🤖 AI Summary
Existing 3D scene graph prediction methods predominantly adopt object-centric graph neural networks (GNNs), which struggle to capture high-order relational dependencies among entities.
Method: This paper proposes a relation-centric inference paradigm: it transforms the original object-centric graph into a line graph—where relations become nodes and higher-order associations become edges—and designs a novel edge-centric line graph neural network. A link-guided mechanism is introduced to suppress noisy relations, enabling progressive fusion of relation-level contextual information into object-level understanding. The framework is modular and compatible with arbitrary baseline methods. Key components include line graph construction, object-aware feature fusion, link prediction, and multi-granularity message passing.

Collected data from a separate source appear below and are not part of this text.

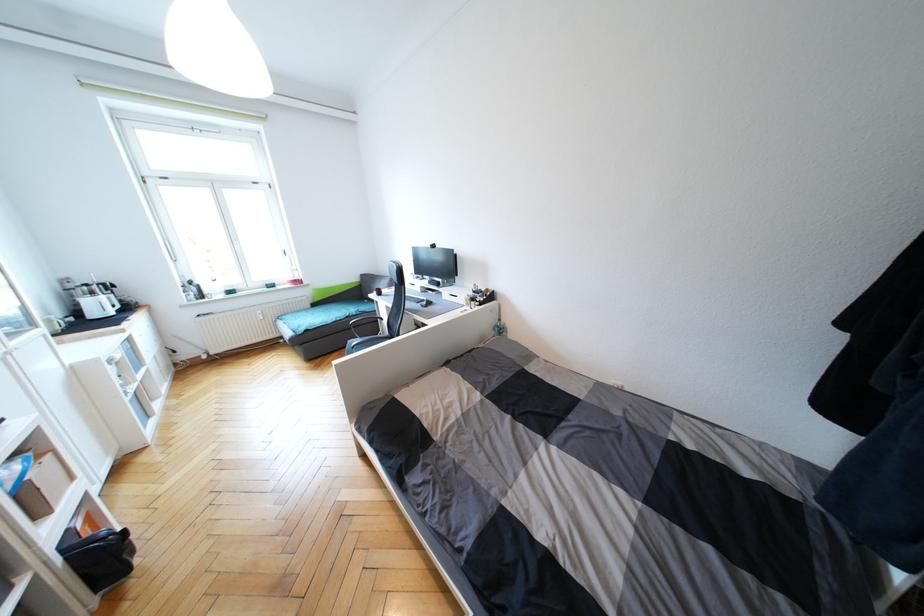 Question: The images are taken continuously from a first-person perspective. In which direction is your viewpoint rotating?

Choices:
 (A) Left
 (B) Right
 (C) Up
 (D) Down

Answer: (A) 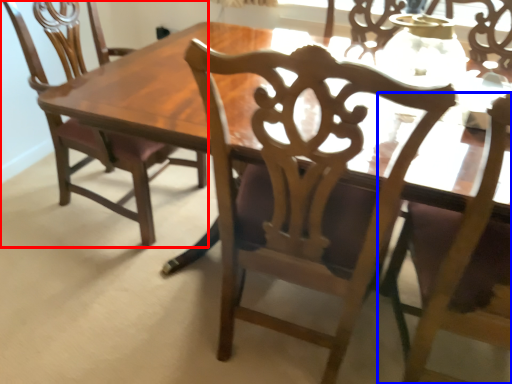 Question: Which point is further to the camera, chair (highlighted by a red box) or chair (highlighted by a blue box)?

Choices:
 (A) chair
 (B) chair

Answer: (A) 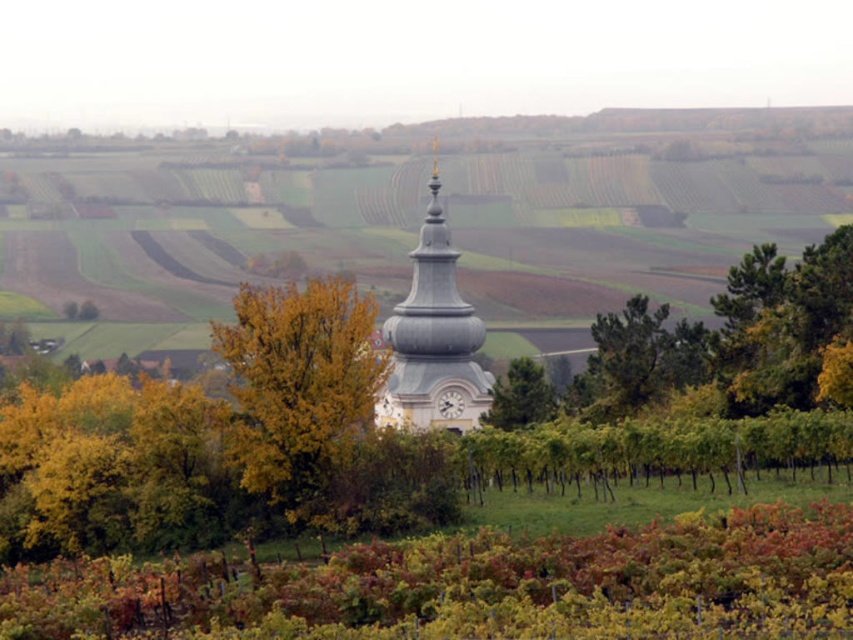 Question: Is white stucco clock tower at center smaller than green leafy tree at center?

Choices:
 (A) yes
 (B) no

Answer: (B)

Question: Which point appears farthest from the camera in this image?

Choices:
 (A) (245, 461)
 (B) (497, 396)

Answer: (B)

Question: Can you confirm if yellow leafy tree at center is positioned below green leafy tree at center?

Choices:
 (A) no
 (B) yes

Answer: (A)

Question: Does yellow leafy tree at center have a smaller size compared to white stucco clock tower at center?

Choices:
 (A) no
 (B) yes

Answer: (B)

Question: Which of these objects is positioned closest to the yellow leafy tree at center?

Choices:
 (A) white stucco clock tower at center
 (B) green leafy tree at center

Answer: (B)

Question: Which object appears closest to the camera in this image?

Choices:
 (A) white stucco clock tower at center
 (B) yellow leafy tree at center
 (C) green leafy tree at center

Answer: (B) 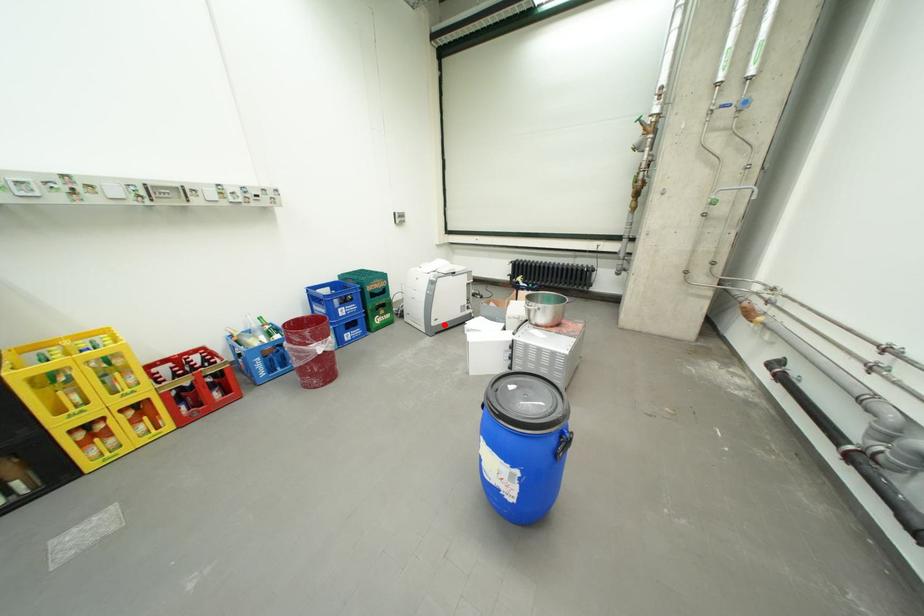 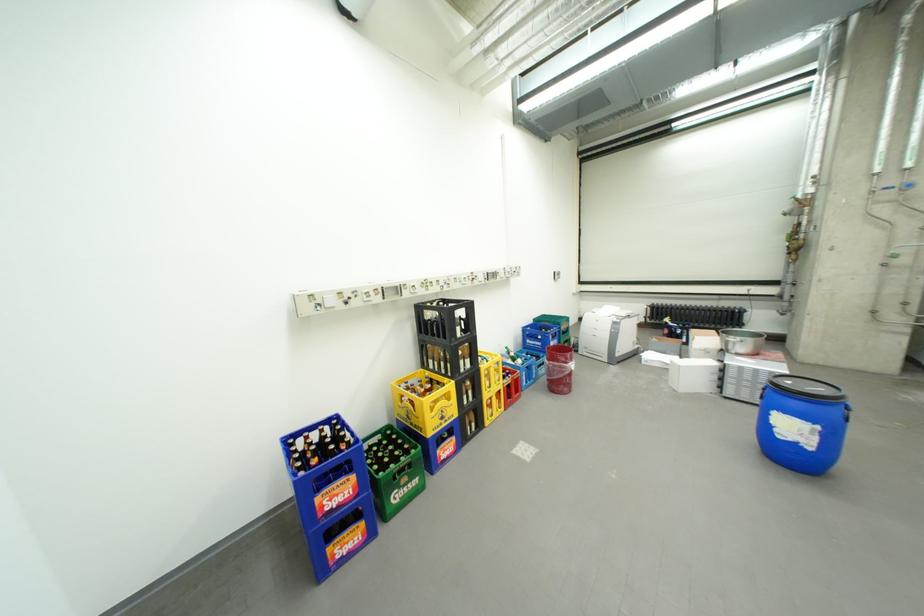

Results: On the 3DSSG benchmark, our method consistently outperforms two strong baselines across all metrics, validating both the effectiveness and generalizability of the relation-to-object reasoning paradigm.
📝 Abstract
3D scene graph prediction aims to abstract complex 3D environments into structured graphs consisting of objects and their pairwise relationships. Existing approaches typically adopt object-centric graph neural networks, where relation edge features are iteratively updated by aggregating messages from connected object nodes. However, this design inherently restricts relation representations to pairwise object context, making it difficult to capture high-order relational dependencies that are essential for accurate relation prediction. To address this limitation, we propose a Link-guided Edge-centric relational reasoning framework with Object-aware fusion, namely LEO, which enables progressive reasoning from relation-level context to object-level understanding. Specifically, LEO first predicts potential links between object pairs to suppress irrelevant edges, and then transforms the original scene graph into a line graph where each relation is treated as a node. A line graph neural network is applied to perform edge-centric relational reasoning to capture inter-relation context. The enriched relation features are subsequently integrated into the original object-centric graph to enhance object-level reasoning and improve relation prediction. Our framework is model-agnostic and can be integrated with any existing object-centric method. Experiments on the 3DSSG dataset with two competitive baselines show consistent improvements, highlighting the effectiveness of our edge-to-object reasoning paradigm.